**What the task requires**
Omit every picture. Return all other data as it stands.

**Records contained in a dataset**
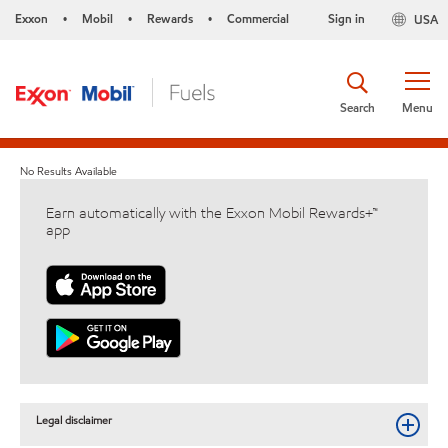
Exxon
Mobil
Rewards
Commercial
Sign in
USA
•
•
•
Search
Menu
No Results Available
Earn automatically with the Exxon Mobil Rewards+™
app
Legal disclaimer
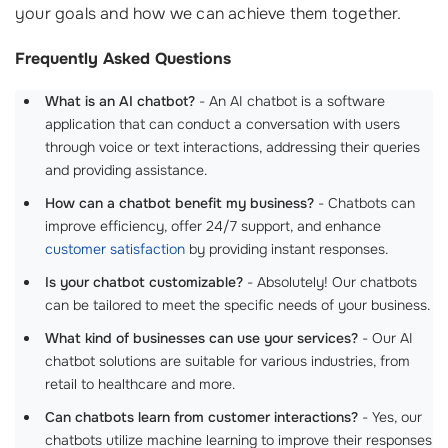
your goals and how we can achieve them together.
Frequently Asked Questions
What is an AI chatbot?
- An AI chatbot is a software
application that can conduct a conversation with users
through voice or text interactions, addressing their queries
and providing assistance.
How can a chatbot benefit my business?
- Chatbots can
improve efficiency, offer 24/7 support, and enhance
customer satisfaction
by providing instant responses.
Is your chatbot customizable?
- Absolutely! Our chatbots
can be tailored to meet the specific needs of your business.
What kind of businesses can use your services?
- Our AI
chatbot solutions are suitable for various industries, from
retail to healthcare and more.
Can chatbots learn from customer interactions?
- Yes, our
chatbots utilize machine learning to improve their responses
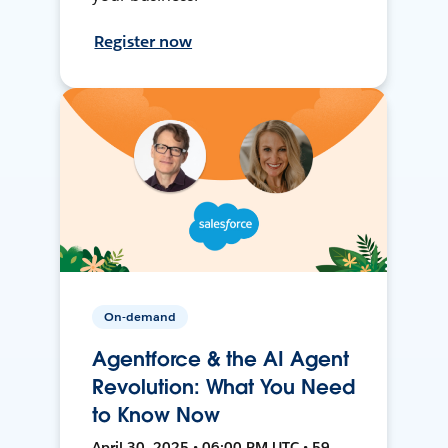
Register now
On-demand
Agentforce & the AI Agent
Revolution: What You Need
to Know Now
April 30, 2025 • 06:00 PM UTC • 59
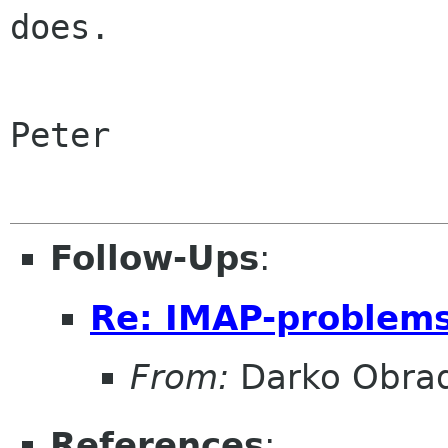
does.

Peter

Follow-Ups
:
Re: IMAP-problem
From:
Darko Obrad
References
:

**Exercise output**
Exxon
Mobil
Rewards
Commercial
Sign in
USA
•
•
•
Search
Menu
No Results Available
Earn automatically with the Exxon Mobil Rewards+™
app
Legal disclaimer
your goals and how we can achieve them together.
Frequently Asked Questions
What is an AI chatbot?
- An AI chatbot is a software
application that can conduct a conversation with users
through voice or text interactions, addressing their queries
and providing assistance.
How can a chatbot benefit my business?
- Chatbots can
improve efficiency, offer 24/7 support, and enhance
customer satisfaction
by providing instant responses.
Is your chatbot customizable?
- Absolutely! Our chatbots
can be tailored to meet the specific needs of your business.
What kind of businesses can use your services?
- Our AI
chatbot solutions are suitable for various industries, from
retail to healthcare and more.
Can chatbots learn from customer interactions?
- Yes, our
chatbots utilize machine learning to improve their responses
Register now
On-demand
Agentforce & the AI Agent
Revolution: What You Need
to Know Now
April 30, 2025 • 06:00 PM UTC • 59
does.

Peter

Follow-Ups
:
Re: IMAP-problem
From:
Darko Obrad
References
:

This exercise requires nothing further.